Palau has been entertaining for these past weeks the possibility of more airlines flying into the country. “So far there are two airlines who are applying to fly to Palau” stated Peter Polloi who is a senior advisor on aviation matters, Bureau of aviation. These two airlines are namely: Tigeair Taiwan and Palau Pacific Airways. On March 29 and 30th, 2 public hearings were conducted by the Ministry of Public Infrastructure and Industries to inform and educate the public about such plans.

Tigerair Taiwan is a low-cost carrier that focus on short haul markets. It is a subsidiary of the well-known China airlines. With 11 fleet of A320 planes in their possession capable of transporting up to 180 passengers each; it aims to diversify its market into Palau beginning next month. “Our future plan is to operate 5 flights per week starting on the 28th of April” said Kevin, representative of Tigerair Taiwan. The airline is presenting its flights to be on days: Tuesday, Wednesday, Thursday, Saturday, and Sundays. They are proposing to fly on time slots 11:30am-16:45(4:45pm) from Taipei, Taiwan to Palau and 17:45(5:45pm)-20:50(8:50PM) from Palau to Taipei, Taiwan according to their official presentation.
In conjunction, Palau Express also applied to fly to Palau. This Palau incorporated airline business is showing big ambitions as it plans to produce 7 flights to the island per week. “This means daily flights a week” mentioned Johnson Toribiong who is the chairman of the Palau Express’ board of directors. Palau Express is also working towards transporting about 50,000 travelers annually to Palau through this air service. The round-trip ticket through this airline will cost about 700 US dollars. In Answering questions from the media, the representative of Palau Express revealed that the first flight is aimed to commence in June this year.

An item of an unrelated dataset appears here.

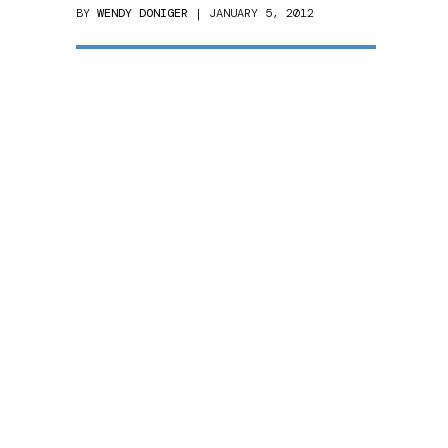
BY
WENDY DONIGER
| JANUARY 5, 2012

Questions raised for these air travel providers included concerns regarding covid-19 risks; where they answered that “we will implement robust full cabin sterilization of our plane”. This will be an additional health security on top of the required PCR test that Palau requires of all travelers coming from Taiwan.
Both public hearings did not have much participation from the public. Only two members of the press were in attendance representing a local media outlet on the first hearing. Consistently, on the 2th day of the hearing, only 3 reporters were present representing 2 news media. These public hearings were conducted virtually with each airlines’ respective partners and representatives joining in from Taiwan. Both hearings took place at the public works building.